Who is Fabrice Bernhard?
One thing you need to know about me, is that I’m a passionate programmer. I discovered programming when I was 10 and I was very lucky to live in the same village as the founder of the World Wide Web: Tim Berners-Lee. I actually got to discover the internet as early as 1995 and as soon as I discovered the internet, I knew that’s I wanted to do. So I went on to study Computer Science at Polytechnique with the idea of creating a Tech Startup.
What Brought you to Create Theodo?
The first startup that we launched at the end of our studies with Benoit was Allomatch. Allomatch is the website to find venues to watch sports in bars and restaurants. It was an amazing project and we started in 2007. But after 1 year and a half we realized that it wasn’t as big or it couldn’t become as big as we expected. So we started thinking about the next step.
One thing we had, was an amazing engineering team. We were surrounded by other startups that didn’t have that kind of capability. So that’s when we decided to launch Theodo and help startups build web and mobile applications.
Did you Meet any Challenges?
We were quickly recognized for our tech expertise which helped us grow, not only with startups but also with SMEs and Corporates. One thing we realized fairly quickly was that IT services is very hard and it’s a very long process. The normal way of doing it is usually to spend a lot of time doing specification and then trying to build these specifications and then realizing that’s not exactly what you wanted. So we were very frustrated with this and we also realized that our client were not amazingly satisfied even though we were putting a lot of energy in the project. That’s when we discovered Lean and completely changed our way of working. We started completely removing the specification phase, went directly into the building phase but with the client inside the team, releasing every week. That was not only so much more effective from our point of view but it also made the client super happy. That’s really when the growth of Theodo started at the time we were doing 1 million turnover and now, five years later we are doing 21 million turnover.
My second challenge is when we decided to grow abroad and grow the company internationally. Until then we had actually achieved all this growth together, Benoit and I. And when we decided to open an office in London, we decided to do it in a bit more separate way so I became the leader of the UK office and Benoit stayed in Paris.
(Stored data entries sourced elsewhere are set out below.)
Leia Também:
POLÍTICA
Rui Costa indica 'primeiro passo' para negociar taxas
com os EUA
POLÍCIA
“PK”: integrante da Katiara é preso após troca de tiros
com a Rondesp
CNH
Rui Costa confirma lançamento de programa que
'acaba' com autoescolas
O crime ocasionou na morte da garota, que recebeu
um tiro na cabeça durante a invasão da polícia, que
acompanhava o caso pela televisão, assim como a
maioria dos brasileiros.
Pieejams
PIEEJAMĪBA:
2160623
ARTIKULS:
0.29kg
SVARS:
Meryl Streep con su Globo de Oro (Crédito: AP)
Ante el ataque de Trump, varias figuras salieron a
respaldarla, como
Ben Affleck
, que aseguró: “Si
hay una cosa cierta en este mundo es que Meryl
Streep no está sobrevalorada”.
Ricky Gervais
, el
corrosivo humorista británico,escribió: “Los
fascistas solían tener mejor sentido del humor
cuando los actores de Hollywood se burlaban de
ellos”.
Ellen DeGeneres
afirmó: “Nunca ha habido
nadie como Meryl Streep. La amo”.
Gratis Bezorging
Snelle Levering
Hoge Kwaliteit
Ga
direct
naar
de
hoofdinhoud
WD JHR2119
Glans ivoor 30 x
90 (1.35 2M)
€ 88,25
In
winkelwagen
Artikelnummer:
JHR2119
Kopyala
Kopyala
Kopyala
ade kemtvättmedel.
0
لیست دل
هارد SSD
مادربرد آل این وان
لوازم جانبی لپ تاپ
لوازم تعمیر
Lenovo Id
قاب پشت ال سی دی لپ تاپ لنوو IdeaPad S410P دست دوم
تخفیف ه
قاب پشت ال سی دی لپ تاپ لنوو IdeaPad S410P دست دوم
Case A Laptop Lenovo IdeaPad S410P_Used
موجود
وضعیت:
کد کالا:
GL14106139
I had been, until then, the CTO, so primarily focused with tech, tech related things, including recruitment. Being the CEO of the UK was a big challenge for me. I had to learn and discover all the things I had to learn about like management and sales. It took me some time but it was a very rewarding journey.
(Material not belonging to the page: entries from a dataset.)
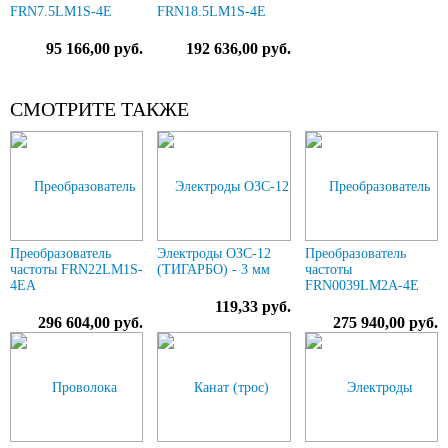
FRN7.5LM1S-4E
FRN18.5LM1S-4E
95 166,00 руб.
192 636,00 руб.
СМОТРИТЕ ТАКЖЕ
Преобразователь
Электроды ОЗС-12
Преобразователь
частоты FRN22LM1S-
(ТИГАРБО) - 3 мм
частоты
4EA
FRN0039LM2A-4E
119,33 руб.
296 604,00 руб.
275 940,00 руб.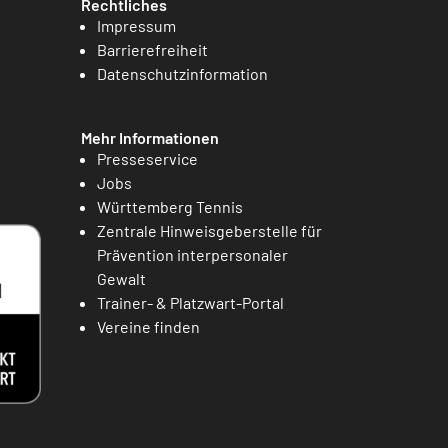
Rechtliches
Impressum
Barrierefreiheit
Datenschutzinformation
Mehr Informationen
Presseservice
Jobs
Württemberg Tennis
Zentrale Hinweisgeberstelle für
Prävention interpersonaler
Gewalt
Trainer- & Platzwart-Portal
Vereine finden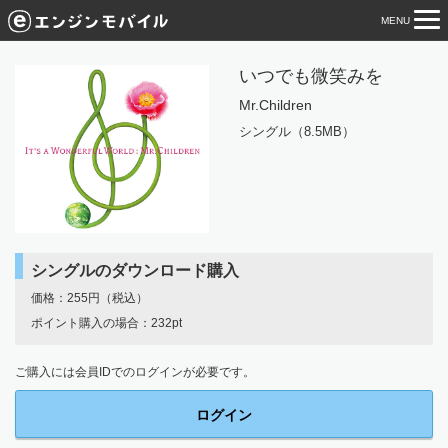
MENU
tog
nav
いつでも微笑みを
Mr.Children
シングル（8.5MB）
シングルのダウンロード購入
価格：255円（税込）
ポイント購入の場合：232pt
ご購入には会員IDでのログインが必要です。
ログイン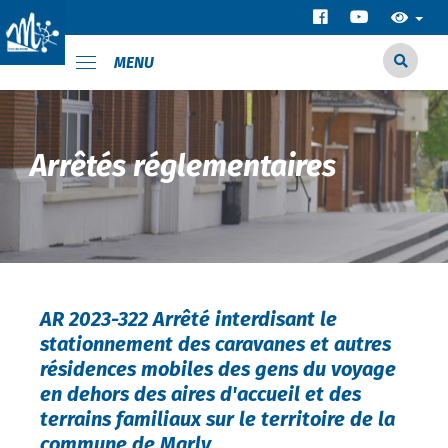
MENU
Arrêtés réglementaires
AR 2023-322 Arrêté interdisant le
stationnement des caravanes et autres
résidences mobiles des gens du voyage
en dehors des aires d'accueil et des
terrains familiaux sur le territoire de la
commune de Marly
London is very international but it is still also very British. So in terms of management it can be quite a surprise specially if you come from a Latin country like France. The kind of management style that we are used to in France can make Brits go completely red. Be careful about that and learn to say things with a bit more subtly then you might have been used to.
Any Entrepreneurial Advice?
I can give three tips. The first one, I would say, is trying to find networks that you can join. It can be the network of people of the same nationality, same country or it can be networks about common passions. For example for me, because I’m French I jointed French Connect London, it is an amazing network. I also joined the British Chamber of Commerce which was also a very good network and then I joined a few other networks that were more tech related.
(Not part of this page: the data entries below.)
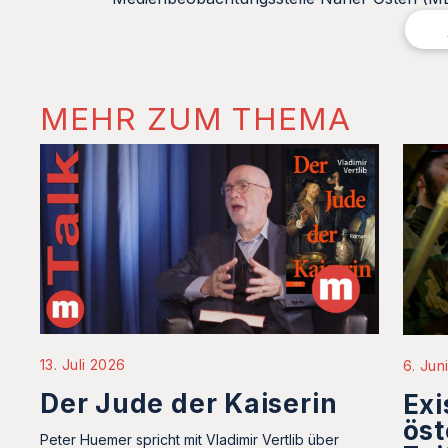
MEHR ZUM THEMA
13. Juli 2026
6. Jun
Der Jude der Kaiserin
Exi
öst
Peter Huemer spricht mit Vladimir Vertlib über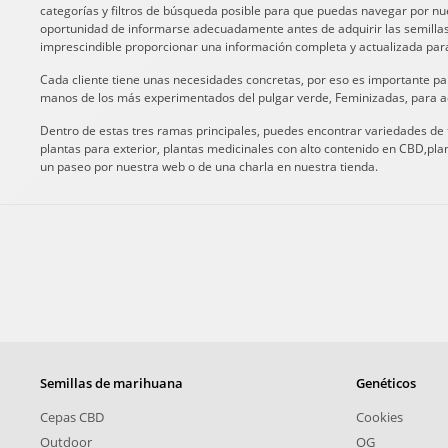
categorías y filtros de búsqueda posible para que puedas navegar por nu
oportunidad de informarse adecuadamente antes de adquirir las semillas. E
imprescindible proporcionar una información completa y actualizada para
Cada cliente tiene unas necesidades concretas, por eso es importante pa
manos de los más experimentados del pulgar verde, Feminizadas, para aq
Dentro de estas tres ramas principales, puedes encontrar variedades de to
plantas para exterior, plantas medicinales con alto contenido en CBD,plant
un paseo por nuestra web o de una charla en nuestra tienda.
Semillas de marihuana
Genéticos
Cepas CBD
Cookies
Outdoor
OG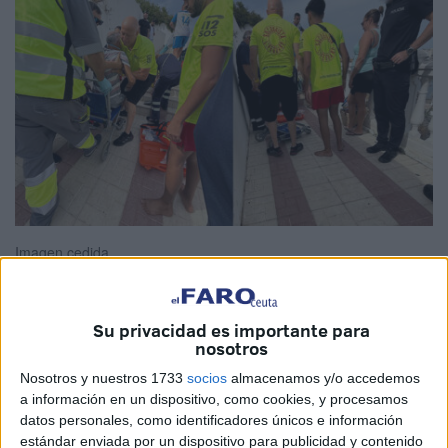
Imagen cedida
Su privacidad es importante para
nosotros
La
unidad de seguridad y salvamento Marsave
ha
intervenido esta tarde en la playa del Chorrillo de Ceuta
Nosotros y nuestros 1733
socios
almacenamos y/o accedemos
después de que
un hombre de unos 70 años
sufriera
a información en un dispositivo, como cookies, y procesamos
datos personales, como identificadores únicos e información
una pérdida de consciencia.
estándar enviada por un dispositivo para publicidad y contenido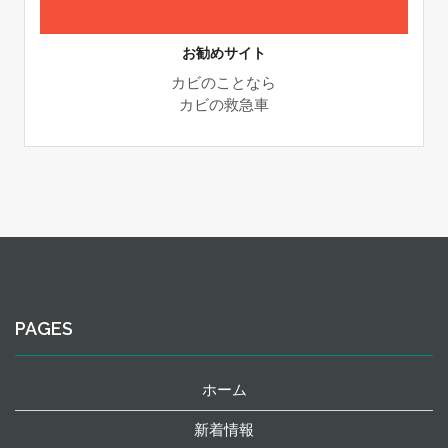
お勧めサイト
カビのことなら
カビの救急車
PAGES
ホーム
新着情報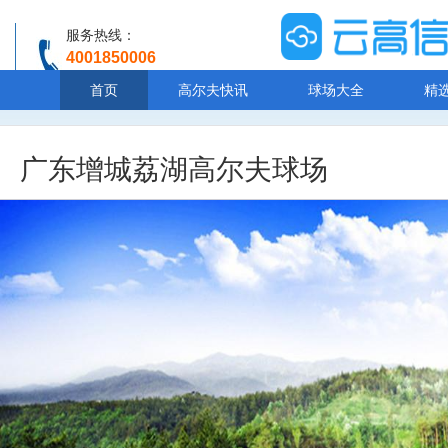
服务热线：
4001850006
温馨提示：客服人工服务时间8:00-20:30
首页
高尔夫快讯
球场大全
精
广东增城荔湖高尔夫球场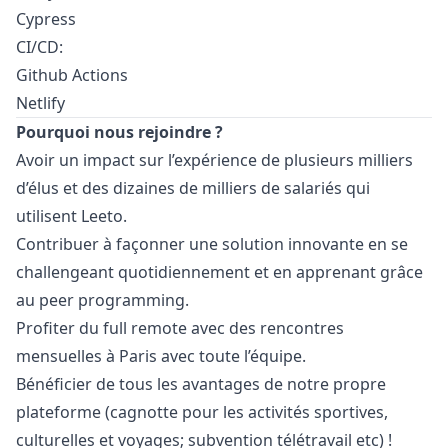
Cypress
CI/CD:
Github Actions
Netlify
Pourquoi nous rejoindre ?
Avoir un impact sur l’expérience de plusieurs milliers
d’élus et des dizaines de milliers de salariés qui
utilisent Leeto.
Contribuer à façonner une solution innovante en se
challengeant quotidiennement et en apprenant grâce
au peer programming.
Profiter du full remote avec des rencontres
mensuelles à Paris avec toute l’équipe.
Bénéficier de tous les avantages de notre propre
plateforme (cagnotte pour les activités sportives,
culturelles et voyages; subvention télétravail etc) !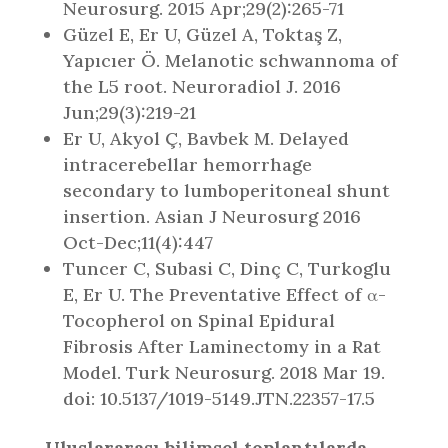
Neurosurg. 2015 Apr;29(2):265-71
Güzel E, Er U, Güzel A, Toktaş Z,
Yapıcıer Ö. Melanotic schwannoma of
the L5 root. Neuroradiol J. 2016
Jun;29(3):219-21
Er U, Akyol Ç, Bavbek M. Delayed
intracerebellar hemorrhage
secondary to lumboperitoneal shunt
insertion. Asian J Neurosurg 2016
Oct-Dec;11(4):447
Tuncer C, Subasi C, Dinç C, Turkoglu
E, Er U. The Preventative Effect of α-
Tocopherol on Spinal Epidural
Fibrosis After Laminectomy in a Rat
Model. Turk Neurosurg. 2018 Mar 19.
doi: 10.5137/1019-5149.JTN.22357-17.5
Uluslararası bilimsel toplantılarda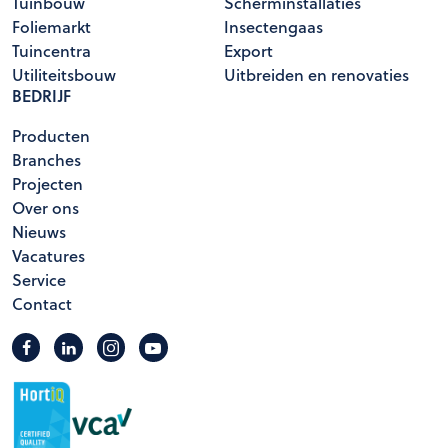
Tuinbouw
Scherminstallaties
Foliemarkt
Insectengaas
Tuincentra
Export
Utiliteitsbouw
Uitbreiden en renovaties
BEDRIJF
Producten
Branches
Projecten
Over ons
Nieuws
Vacatures
Service
Contact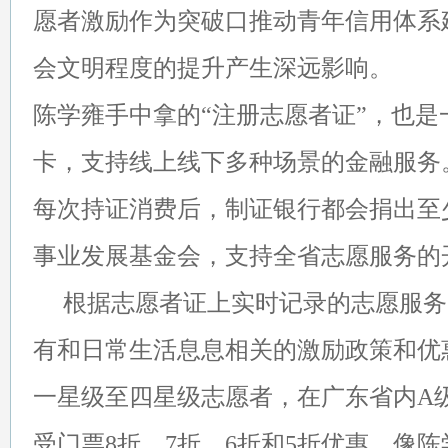
愿者激励作为突破口推动青年信用体系
会文明程度的提升产生深远影响。
陈学雍手中拿的“注册志愿者证”，也是
卡，支持线上线下多种场景的金融服务
每次持证消费后，制证银行都会捐出至少
事业发展基金会，支持全省志愿服务的
根据志愿者证上实时记录的志愿服务
有和日常生活息息相关的激励政策和优
一星级至四星级志愿者，在广东省内A
受门票8折、7折、6折和5折优惠。像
My second advice once you start having a network and therefore can find clients and partners, it’s certainly to live on site. Even though London is a very international city it is also a very British city, which means that you need to understand the British culture and that it’s impossible if you don’t live on site and interact with British people on a daily basis.
My third tip, once you understand how the British culture works, then you are ready to hire local. The UK is also very international but having British people on your team will make a huge difference in signing clients and growing the company there.